# Exercise:
Every line of the listing below must be printed again exactly, apart from its pictures.

# Material for the task:
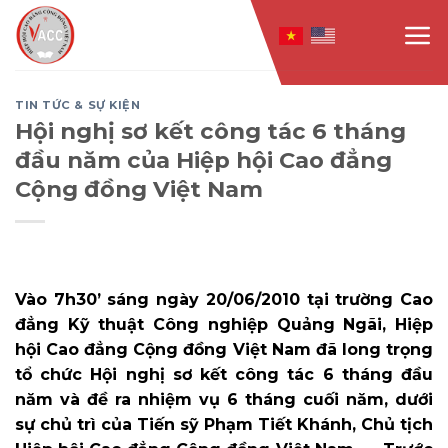
Skip
to
content
TIN TỨC & SỰ KIỆN
Hội nghị sơ kết công tác 6 tháng
đầu năm của Hiệp hội Cao đẳng
Cộng đồng Việt Nam
Vào 7h30’ sáng ngày 20/06/2010 tại trường Cao
đẳng Kỹ thuật Công nghiệp Quảng Ngãi, Hiệp
hội Cao đẳng Cộng đồng Việt Nam đã long trọng
tổ chức Hội nghị sơ kết công tác 6 tháng đầu
năm và đề ra nhiệm vụ 6 tháng cuối năm, dưới
sự chủ trì của Tiến sỹ Phạm Tiết Khánh, Chủ tịch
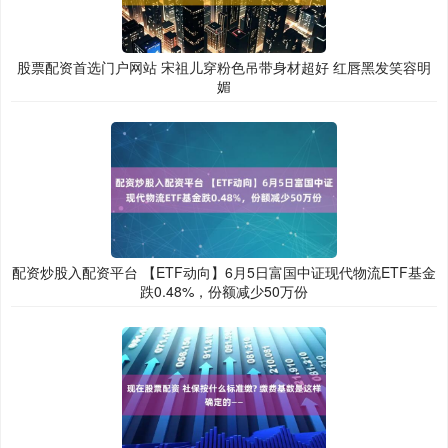
股票配资首选门户网站 宋祖儿穿粉色吊带身材超好 红唇黑发笑容明
媚
配资炒股入配资平台 【ETF动向】6月5日富国中证现代物流ETF基金
跌0.48%，份额减少50万份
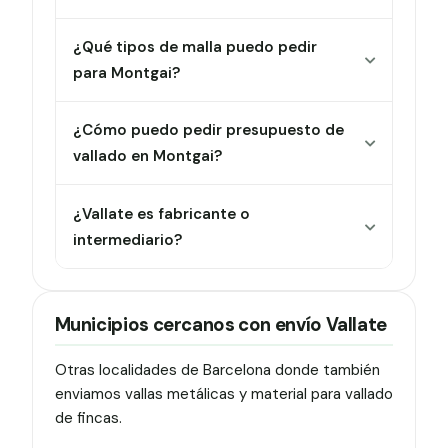
¿Qué tipos de malla puedo pedir
para Montgai?
¿Cómo puedo pedir presupuesto de
vallado en Montgai?
¿Vallate es fabricante o
intermediario?
Municipios cercanos con envío Vallate
Otras localidades de Barcelona donde también
enviamos vallas metálicas y material para vallado
de fincas.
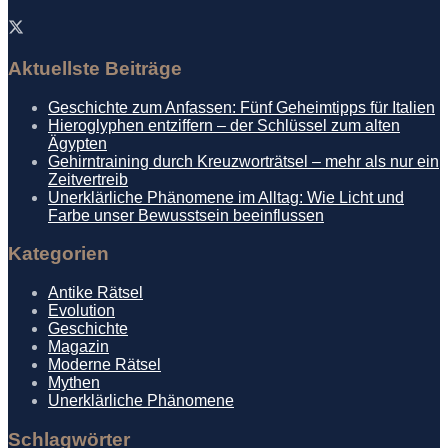
Aktuellste Beiträge
Geschichte zum Anfassen: Fünf Geheimtipps für Italien
Hieroglyphen entziffern – der Schlüssel zum alten
Ägypten
Gehirntraining durch Kreuzworträtsel – mehr als nur ein
Zeitvertreib
Unerklärliche Phänomene im Alltag: Wie Licht und
Farbe unser Bewusstsein beeinflussen
Kategorien
Antike Rätsel
Evolution
Geschichte
Magazin
Moderne Rätsel
Mythen
Unerklärliche Phänomene
Schlagwörter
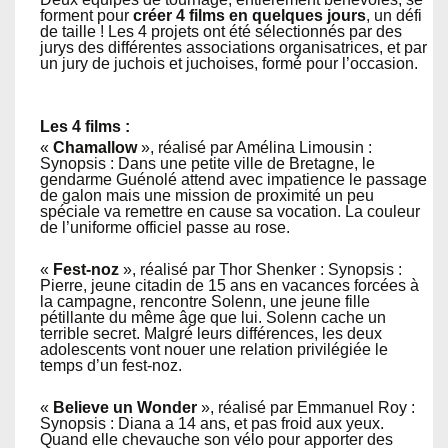
forment pour
créer 4 films en quelques jours
, un défi
de taille ! Les 4 projets ont été sélectionnés par des
jurys des différentes associations organisatrices, et par
un jury de juchois et juchoises, formé pour l’occasion.
Les 4 films :
«
Chamallow
», réalisé par Amélina Limousin :
Synopsis : Dans une petite ville de Bretagne, le
gendarme Guénolé attend avec impatience le passage
de galon mais une mission de proximité un peu
spéciale va remettre en cause sa vocation. La couleur
de l’uniforme officiel passe au rose.
«
Fest-noz
», réalisé par Thor Shenker : Synopsis :
Pierre, jeune citadin de 15 ans en vacances forcées à
la campagne, rencontre Solenn, une jeune fille
pétillante du même âge que lui. Solenn cache un
terrible secret. Malgré leurs différences, les deux
adolescents vont nouer une relation privilégiée le
temps d’un fest-noz.
«
Believe un Wonder
», réalisé par Emmanuel Roy :
Synopsis : Diana a 14 ans, et pas froid aux yeux.
Quand elle chevauche son vélo pour apporter des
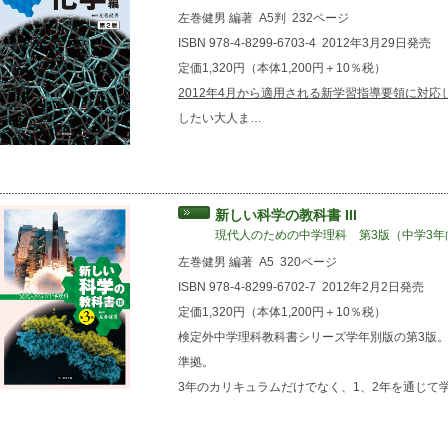
左巻健男 編著
A5判
232ページ
ISBN 978-4-8299-6703-4
2012年3月29日発売
定価1,320円（本体1,200円＋10％税）
2012年4月から適用される新学習指導要領に対応
したい大人ま…
新しい科学の教科書 III
現代人のための中学理科 第3版（中学3年
左巻健男 編著
A5
320ページ
ISBN 978-4-8299-6702-7
2012年2月2日発売
定価1,320円（本体1,200円＋10％税）
検定外中学理科教科書シリーズ学年別版の第3版。
準拠。
3年のカリキュラムだけでなく、1、2年を通じて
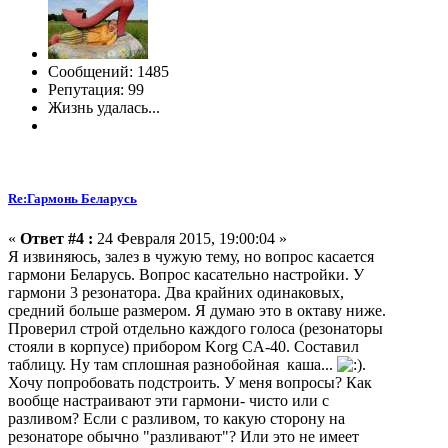
Сообщений: 1485
Репутация: 99
Жизнь удалась...
Re:Гармонь Беларусь
«
Ответ #4 :
24 Февраля 2015, 19:00:04 »
Я извиняюсь, залез в чужую тему, но вопрос касается
гармони Беларусь. Вопрос касательно настройки. У
гармони 3 резонатора. Два крайних одинаковых,
средний больше размером. Я думаю это в октаву ниже.
Проверил строй отдельно каждого голоса (резонаторы
стояли в корпусе) прибором Korg CA-40. Составил
таблицу. Ну там сплошная разнобойная каша...
.
Хочу попробовать подстроить. У меня вопросы? Как
вообще настраивают эти гармони- чисто или с
разливом? Если с разливом, то какую сторону на
резонаторе обычно "разливают"? Или это не имеет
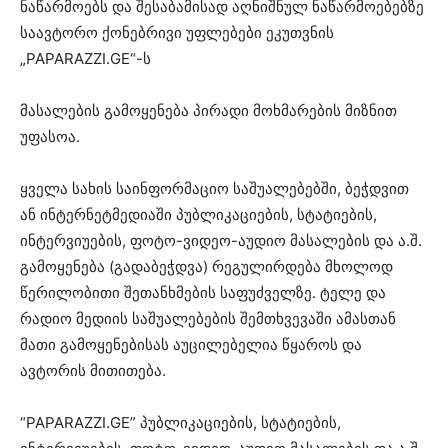
ნაწარმოებს და შესაბამისად აღნიშნულ ნაწარმოებებზე
საავტორო ქონებრივი უფლებები ეკუთვნის
„PAPARAZZI.GE“-ს
მასალების გამოყენება პირადი მოხმარების მიზნით
უფასოა.
ყველა სახის საინფორმაციო საშუალებებში, ბეჭდვით
ან ინტერნეტმედიაში პუბლიკაციების, სტატიების,
ინტერვიუების, ფოტო-ვიდეო-აუდიო მასალების და ა.შ.
გამოყენება (გადაბეჭდვა) რეგულირდება მხოლოდ
წერილობითი შეთანხმების საფუძველზე. ტელე და
რადიო მედიის საშუალებების შემთხვევაში ამასთან
მათი გამოყენებისას აუცილებელია წყაროს და
ავტორის მითითება.
“PAPARAZZI.GE” პუბლიკაციების, სტატიების,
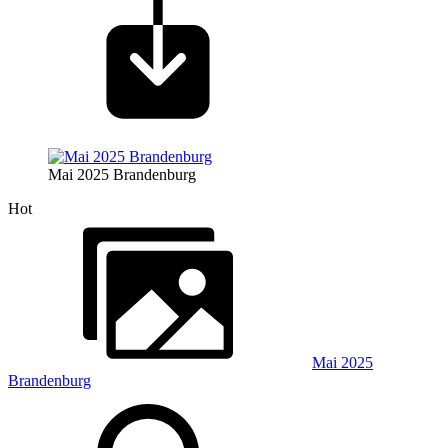
Mai 2025 Brandenburg
Hot
Mai 2025
Brandenburg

# Output for this task:
Skip
to
content
TIN TỨC & SỰ KIỆN
Hội nghị sơ kết công tác 6 tháng
đầu năm của Hiệp hội Cao đẳng
Cộng đồng Việt Nam
Vào 7h30’ sáng ngày 20/06/2010 tại trường Cao
đẳng Kỹ thuật Công nghiệp Quảng Ngãi, Hiệp
hội Cao đẳng Cộng đồng Việt Nam đã long trọng
tổ chức Hội nghị sơ kết công tác 6 tháng đầu
năm và đề ra nhiệm vụ 6 tháng cuối năm, dưới
sự chủ trì của Tiến sỹ Phạm Tiết Khánh, Chủ tịch
股票配资首选门户网站 宋祖儿穿粉色吊带身材超好 红唇黑发笑容明
媚
配资炒股入配资平台 【ETF动向】6月5日富国中证现代物流ETF基金
跌0.48%，份额减少50万份
¿Qué tipos de malla puedo pedir
para Montgai?
¿Cómo puedo pedir presupuesto de
vallado en Montgai?
¿Vallate es fabricante o
intermediario?
Municipios cercanos con envío Vallate
Otras localidades de Barcelona donde también
enviamos vallas metálicas y material para vallado
de fincas.
Aktuellste Beiträge
Geschichte zum Anfassen: Fünf Geheimtipps für Italien
Hieroglyphen entziffern – der Schlüssel zum alten
Ägypten
Gehirntraining durch Kreuzworträtsel – mehr als nur ein
Zeitvertreib
Unerklärliche Phänomene im Alltag: Wie Licht und
Farbe unser Bewusstsein beeinflussen
Kategorien
Antike Rätsel
Evolution
Geschichte
Magazin
Moderne Rätsel
Mythen
Unerklärliche Phänomene
Schlagwörter
forment pour
créer 4 films en quelques jours
, un défi
de taille ! Les 4 projets ont été sélectionnés par des
jurys des différentes associations organisatrices, et par
un jury de juchois et juchoises, formé pour l’occasion.
Les 4 films :
«
Chamallow
», réalisé par Amélina Limousin :
Synopsis : Dans une petite ville de Bretagne, le
gendarme Guénolé attend avec impatience le passage
de galon mais une mission de proximité un peu
spéciale va remettre en cause sa vocation. La couleur
de l’uniforme officiel passe au rose.
«
Fest-noz
», réalisé par Thor Shenker : Synopsis :
Pierre, jeune citadin de 15 ans en vacances forcées à
la campagne, rencontre Solenn, une jeune fille
pétillante du même âge que lui. Solenn cache un
terrible secret. Malgré leurs différences, les deux
adolescents vont nouer une relation privilégiée le
temps d’un fest-noz.
«
Believe un Wonder
», réalisé par Emmanuel Roy :
Synopsis : Diana a 14 ans, et pas froid aux yeux.
Quand elle chevauche son vélo pour apporter des
左巻健男 編著
A5判
232ページ
ISBN 978-4-8299-6703-4
2012年3月29日発売
定価1,320円（本体1,200円＋10％税）
2012年4月から適用される新学習指導要領に対応
したい大人ま…
新しい科学の教科書 III
現代人のための中学理科 第3版（中学3年
左巻健男 編著
A5
320ページ
ISBN 978-4-8299-6702-7
2012年2月2日発売
定価1,320円（本体1,200円＋10％税）
検定外中学理科教科書シリーズ学年別版の第3版。
準拠。
3年のカリキュラムだけでなく、1、2年を通じて
Сообщений: 1485
Репутация: 99
Жизнь удалась...
Re:Гармонь Беларусь
«
Ответ #4 :
24 Февраля 2015, 19:00:04 »
Я извиняюсь, залез в чужую тему, но вопрос касается
гармони Беларусь. Вопрос касательно настройки. У
гармони 3 резонатора. Два крайних одинаковых,
средний больше размером. Я думаю это в октаву ниже.
Проверил строй отдельно каждого голоса (резонаторы
стояли в корпусе) прибором Korg CA-40. Составил
таблицу. Ну там сплошная разнобойная каша...
.
Хочу попробовать подстроить. У меня вопросы? Как
вообще настраивают эти гармони- чисто или с
разливом? Если с разливом, то какую сторону на
резонаторе обычно "разливают"? Или это не имеет
ნაწარმოებს და შესაბამისად აღნიშნულ ნაწარმოებებზე
საავტორო ქონებრივი უფლებები ეკუთვნის
„PAPARAZZI.GE“-ს
მასალების გამოყენება პირადი მოხმარების მიზნით
უფასოა.
ყველა სახის საინფორმაციო საშუალებებში, ბეჭდვით
ან ინტერნეტმედიაში პუბლიკაციების, სტატიების,
ინტერვიუების, ფოტო-ვიდეო-აუდიო მასალების და ა.შ.
გამოყენება (გადაბეჭდვა) რეგულირდება მხოლოდ
წერილობითი შეთანხმების საფუძველზე. ტელე და
რადიო მედიის საშუალებების შემთხვევაში ამასთან
მათი გამოყენებისას აუცილებელია წყაროს და
ავტორის მითითება.
“PAPARAZZI.GE” პუბლიკაციების, სტატიების,
Mai 2025 Brandenburg
Hot
Mai 2025
Brandenburg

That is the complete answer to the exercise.